La levée de bouclier des parents dans le 13e arrondissement de Paris rappelle à ce parent d'élève les débuts difficiles du projet dans le 18e. Il y a eu beaucoup de résistance au départ. Mais l'effet a été immédiat : "en septembre 2017, se souvient Luc Leclerc du Sablon_, au collège Berlioz, où auparavant il n'y avait que des Noirs, tout d'un coup il y avait des Noirs, des Maghrébins, des Chinois, des Pakistanais, des blancs, des roux, des blonds, des bruns... Tout ! Les premiers jours, tout le monde se regardait en chien de faïence mais cela n'a duré que quelques jours._"

Restriction des moyens

Aujourd'hui, plus personne ne conteste les effets bénéfiques sur le climat ou sur les résultats scolaires. Au brevet des collèges, le taux de réussite est passé de 48% en 2015 à 83 % l'an dernier... À la sortie des cours, Sakina, Maïssa, élèves de 6ème, avec leurs copines Lucia et Gabrielle, sont unanimes et expliquent qu'elles connaissent "plus de personnes", qu'elles rencontrent "d'autres gens". 

Lorsqu'ils sont entrés dans le dispositif des secteurs multi-collèges, les établissements ont bénéficié de moyens supplémentaires. C'était le cas des collèges Pailleron et Bergson dans le 19ème arrondissement qui faisaient partie des trois premiers projets. Mais une opération "collège mort" était organisée mardi 9 avril par les enseignants de Pailleron, qui dénoncent une restriction des moyens.
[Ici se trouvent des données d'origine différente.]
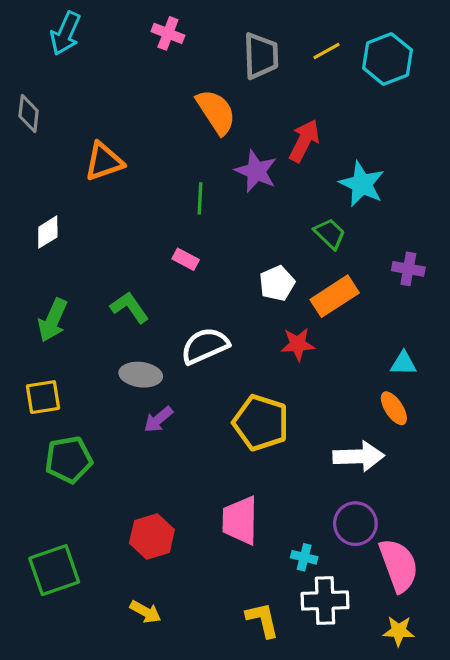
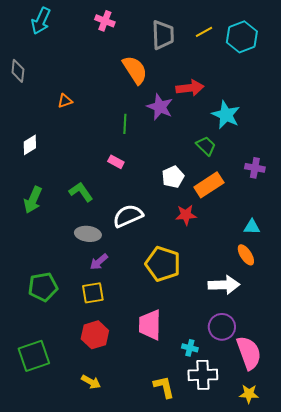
red arrow: (304, 141) -> (190, 88), turned 56
orange triangle: (104, 162) -> (65, 101), size x0.6
yellow square: (43, 397) -> (93, 293), moved

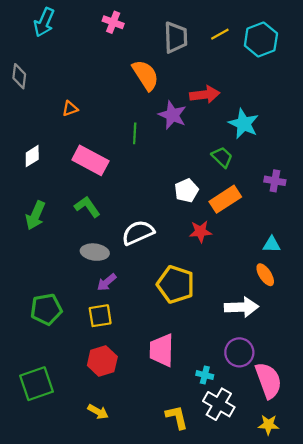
pink rectangle: (116, 162) -> (90, 160), moved, size x2.0
white cross: (203, 375) -> (219, 404), turned 32

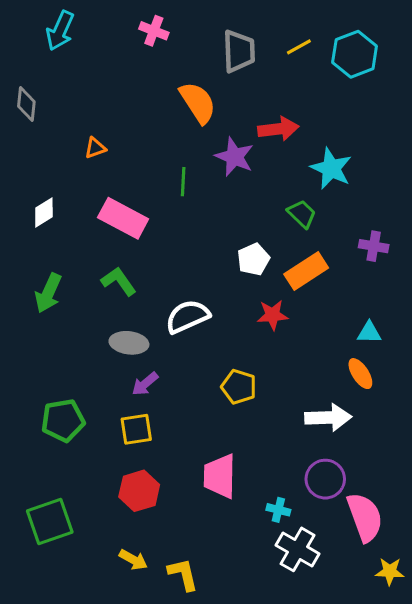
yellow pentagon: (176, 284) -> (239, 387), size x0.7
yellow L-shape: (177, 417) -> (183, 574), moved
yellow star: (268, 425) -> (390, 571), moved

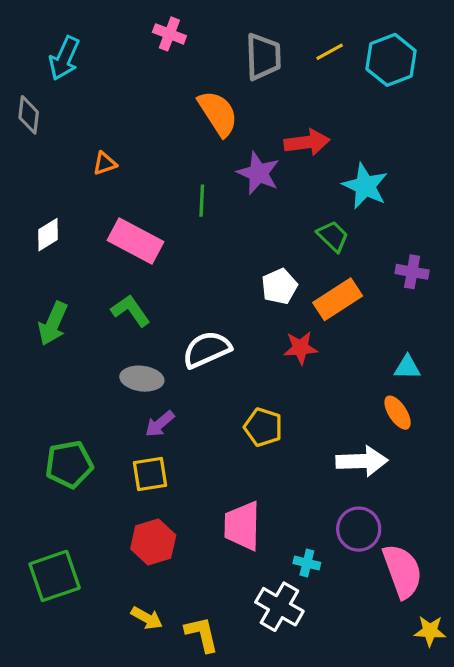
cyan arrow: (60, 31) -> (64, 58), moved
white cross: (297, 549) -> (279, 607), moved

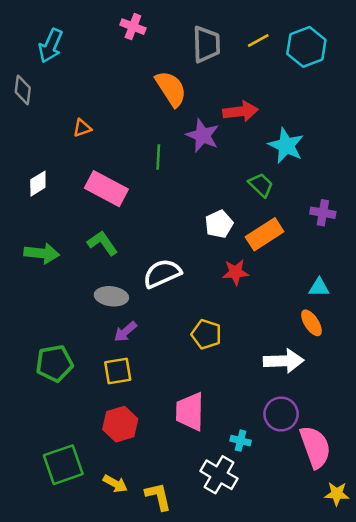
green arrow: (53, 324) -> (42, 253), turned -108
green square: (55, 576) -> (63, 465), moved

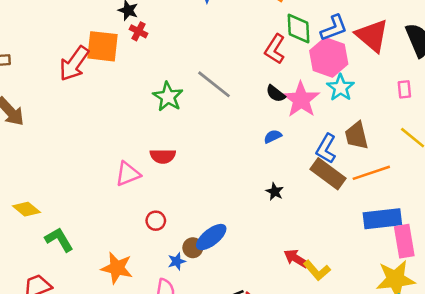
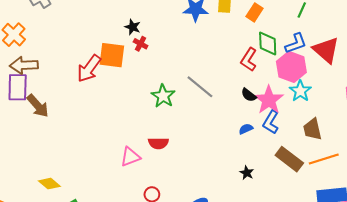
blue L-shape: (326, 149) -> (271, 122), moved

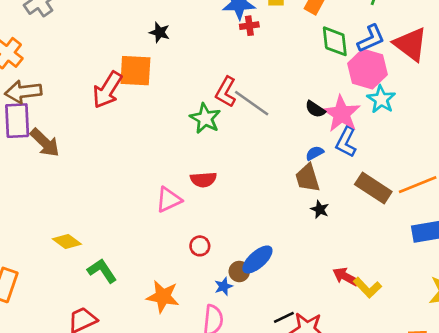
red cross: (141, 44) -> (249, 26), moved, turned -32
red L-shape: (249, 60) -> (226, 92), moved
brown trapezoid: (312, 129) -> (307, 178), moved

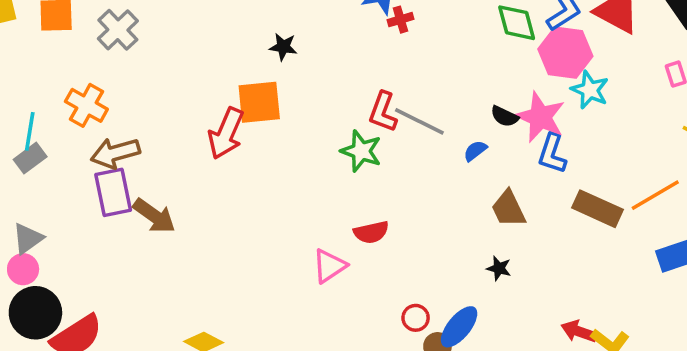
blue semicircle: (315, 153) -> (475, 151), moved
black star: (320, 209) -> (499, 268), moved
red circle: (200, 246) -> (416, 318), moved

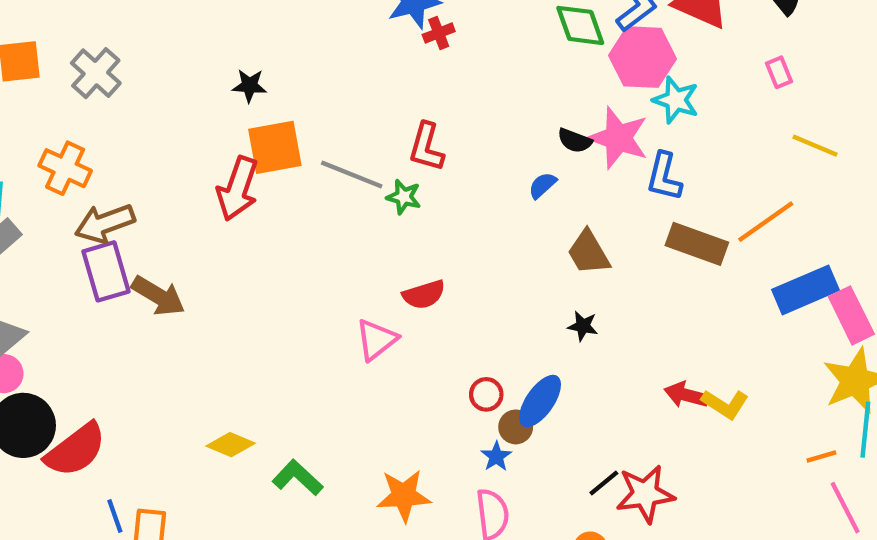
black star: (283, 47) -> (249, 86), moved
gray line: (419, 121) -> (352, 174), moved
green star: (361, 151) -> (404, 197), size x0.7
blue L-shape: (552, 154) -> (664, 177), moved

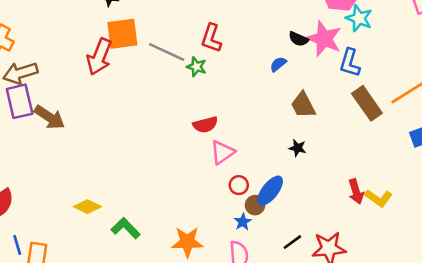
brown rectangle: (697, 244) -> (367, 103), turned 32
pink triangle: (376, 340) -> (222, 152), moved
red arrow: (686, 395) -> (356, 192), turned -125
black line: (604, 483) -> (292, 242), moved

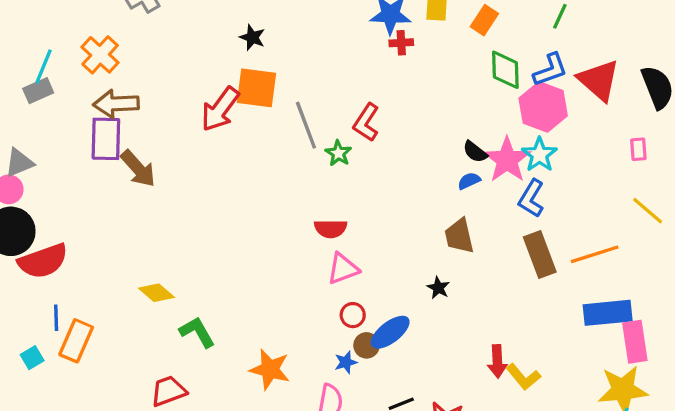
cyan star: (359, 18) -> (539, 155), moved
gray line: (167, 52) -> (306, 125), turned 30
blue semicircle: (278, 64) -> (469, 181), moved

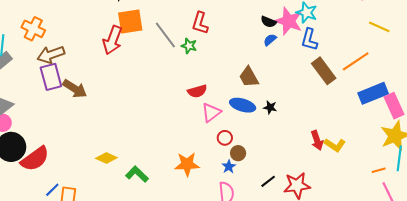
brown trapezoid: (459, 236) -> (249, 77), moved
blue line: (56, 318) -> (52, 190), turned 63
blue ellipse: (390, 332) -> (243, 105), moved, turned 70
orange star: (270, 369) -> (187, 164), moved

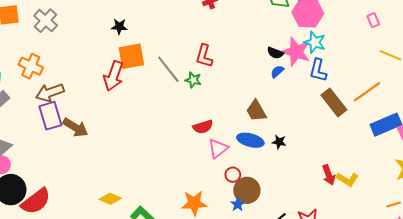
brown circle: (238, 153) -> (247, 190), size x1.6

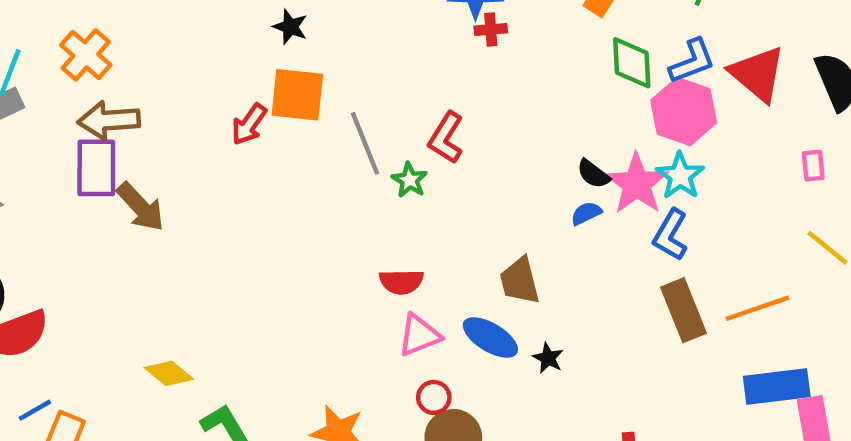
red arrow: (114, 76) -> (249, 124), size x0.7

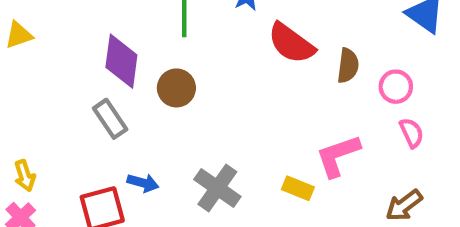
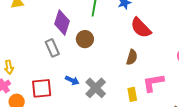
brown semicircle: (348, 66) -> (132, 57), moved
blue arrow: (143, 183) -> (72, 80), moved
yellow rectangle: (298, 188) -> (132, 94), turned 48

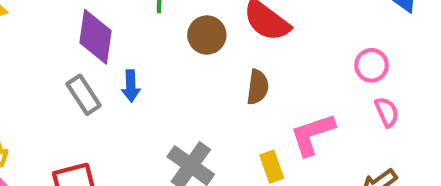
brown circle: (85, 39) -> (207, 35), moved
blue arrow: (72, 80) -> (131, 86), moved, turned 72

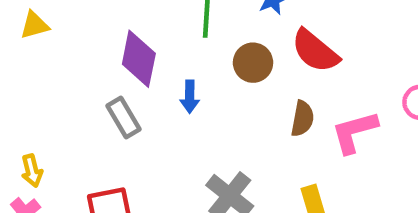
blue arrow: (131, 86) -> (190, 97), moved
pink L-shape: (312, 134) -> (354, 132), moved

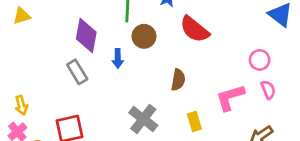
brown circle: (253, 63) -> (144, 36), moved
brown semicircle: (302, 119) -> (178, 80), moved
pink L-shape: (354, 132) -> (230, 97), moved

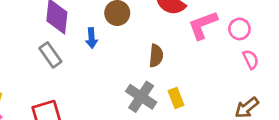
pink L-shape: (230, 97) -> (203, 25), moved
gray cross: (143, 119) -> (141, 97), moved

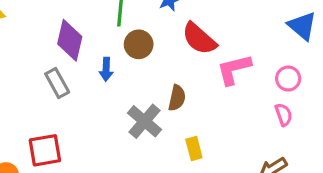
pink circle: (239, 29) -> (288, 79), moved
gray cross: (141, 97) -> (144, 121), moved

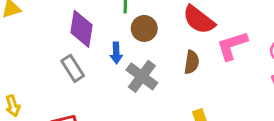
brown semicircle: (177, 98) -> (192, 62), moved
gray cross: (144, 121) -> (142, 76), moved

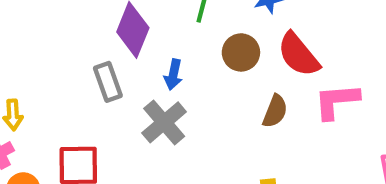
brown circle: (144, 28) -> (241, 52), moved
gray cross: (142, 76) -> (164, 122), moved

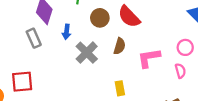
pink L-shape: (337, 101) -> (149, 58), moved
gray cross: (164, 122) -> (87, 53), moved

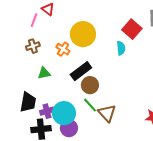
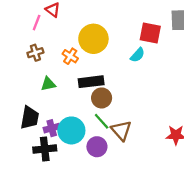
red square: (132, 29) -> (150, 33), turned -30
cyan semicircle: (121, 48) -> (138, 55), turned 48
black rectangle: (81, 71) -> (91, 82), turned 30
purple circle: (69, 128) -> (97, 147), moved

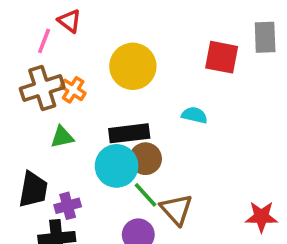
brown cross: (35, 53) -> (42, 88), size x1.6
cyan semicircle: (138, 55) -> (194, 115), moved, turned -119
orange cross: (70, 56) -> (73, 90), moved
cyan circle: (71, 130) -> (117, 166), moved

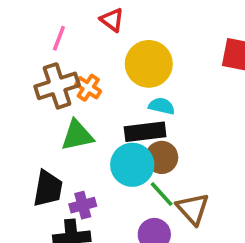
red triangle: (69, 21) -> (112, 20), moved
cyan semicircle: (194, 115) -> (162, 106), moved
green triangle: (62, 137) -> (77, 135), size x1.4

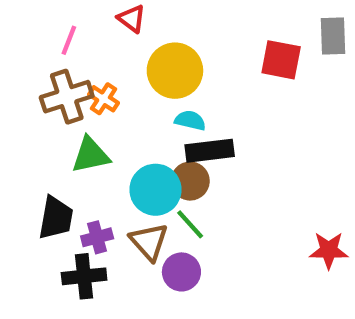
black rectangle: (145, 132) -> (210, 151), moved
brown triangle: (193, 209) -> (149, 242), moved

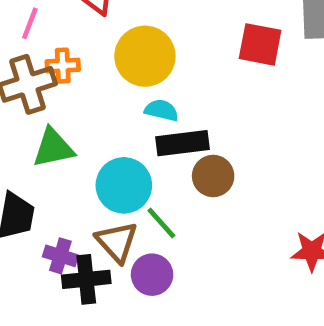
orange cross: (104, 99) -> (63, 66), moved, turned -36
brown circle: (190, 181) -> (213, 176), moved
purple cross: (97, 237) -> (60, 256), moved, turned 32
black cross: (84, 276) -> (86, 279), moved

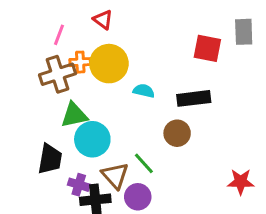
yellow circle: (145, 56) -> (109, 64), moved
black rectangle: (183, 143) -> (194, 98), moved
cyan circle: (124, 185) -> (92, 139), moved

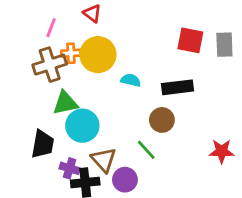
gray rectangle: (244, 32) -> (224, 45), moved
green line: (144, 163) -> (146, 150), moved
red star: (241, 182) -> (222, 151), moved

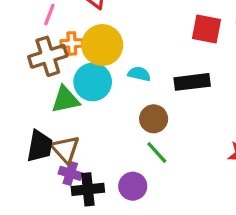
brown circle: (162, 120) -> (154, 119), moved
cyan circle: (82, 126) -> (93, 82), moved
brown triangle: (104, 160) -> (65, 149), moved

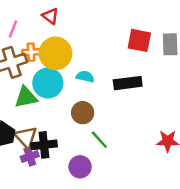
brown circle: (154, 119) -> (83, 113), moved
purple cross: (70, 173) -> (30, 156), turned -36
black cross: (88, 189) -> (44, 145), moved

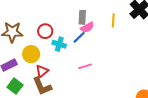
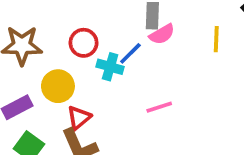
yellow line: (113, 20) -> (216, 39), moved
blue line: (79, 37) -> (130, 53), moved

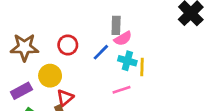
yellow line: (216, 39) -> (142, 67), moved
cyan cross: (110, 67) -> (127, 61), moved

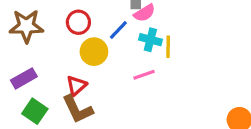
yellow circle: (50, 76) -> (94, 52), moved

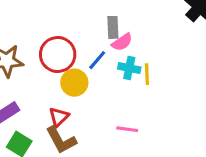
red circle: (78, 22) -> (58, 54), size x1.5
pink line: (144, 75) -> (127, 129), moved, turned 30

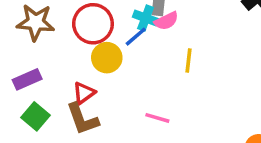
cyan cross: (129, 68) -> (146, 18), moved

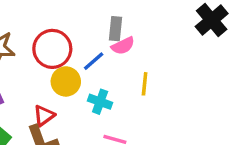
cyan cross: (146, 18) -> (100, 102), moved

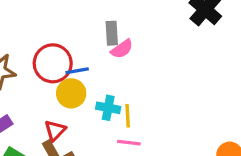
blue line: (94, 61) -> (77, 71), moved, turned 40
yellow line: (145, 84) -> (128, 116), moved

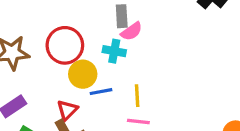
blue line: (77, 71) -> (101, 92), moved
cyan cross: (108, 108) -> (114, 51), moved

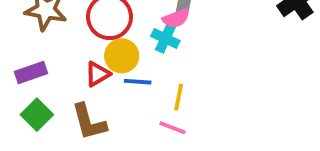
pink semicircle: (132, 31) -> (176, 18), moved
red triangle: (67, 110) -> (98, 74), moved

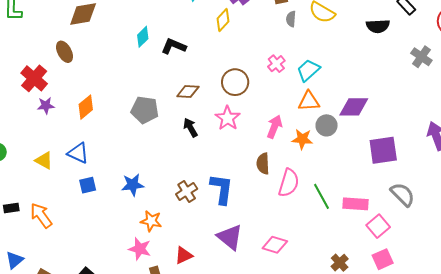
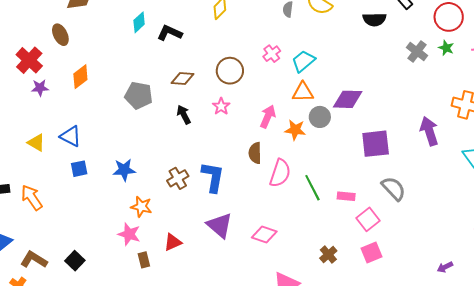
orange diamond: (86, 107) -> (80, 77), moved
pink star: (228, 118) -> (221, 106), size x0.7
pink rectangle: (355, 204) -> (346, 196), size x0.7

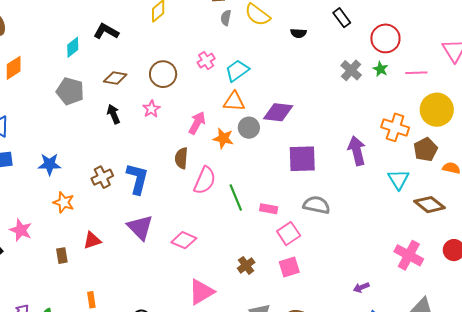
black semicircle: (374, 19) -> (298, 33), moved, size x0.7
cyan diamond: (139, 22) -> (73, 47), moved
gray semicircle: (394, 189) -> (316, 205), turned -40
pink star: (129, 234) -> (21, 230), moved

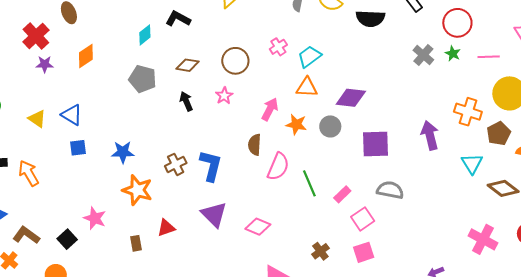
black semicircle: (298, 33) -> (370, 18), size x1.8
gray circle: (249, 128) -> (330, 126), moved
orange star: (64, 202) -> (137, 190), size x1.4
pink rectangle: (269, 209) -> (342, 194), turned -54

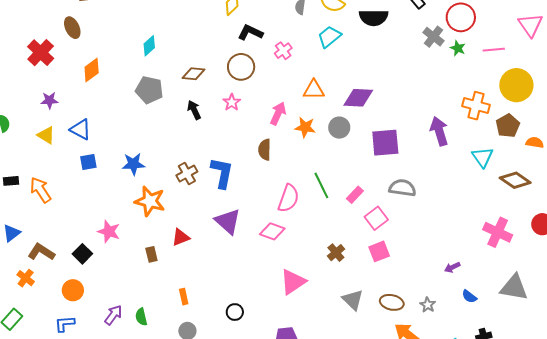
black L-shape: (178, 19) -> (250, 32), moved
gray cross: (423, 55) -> (433, 37), moved
cyan trapezoid: (309, 57) -> (329, 37), moved
purple star: (45, 64) -> (49, 100), moved
pink semicircle: (278, 167) -> (288, 198), moved

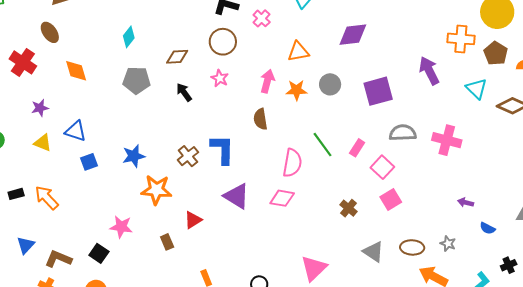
orange diamond: (92, 70) -> (76, 71), turned -60
purple diamond: (358, 98) -> (353, 35), moved
pink cross: (498, 232) -> (447, 140), moved
purple arrow: (452, 267) -> (466, 202), turned 49
pink triangle: (293, 282) -> (314, 268), moved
Ils vont perdre des heures de demi-groupes en sciences, des heures pour des projets extra-scolaires.

Ces professeurs estiment que la promesse d'un maintien des moyens sur trois ans n'a pas été tenu. Guillaume, l'un d'eux, est convaincu que "la mixité, quand c'est bien fait, ça marche vraiment" mais il pense que la mixité n'a plus d'importance pour le gouvernement. "On n'en entend plus parler dans les médias ni par notre ministre", déplore-t-il.  

Et comme pour confirmer que la mixité sociale dans les établissements n'est plus une priorité, le rectorat de Paris n'a pas souhaité réagir sur toutes ces questions.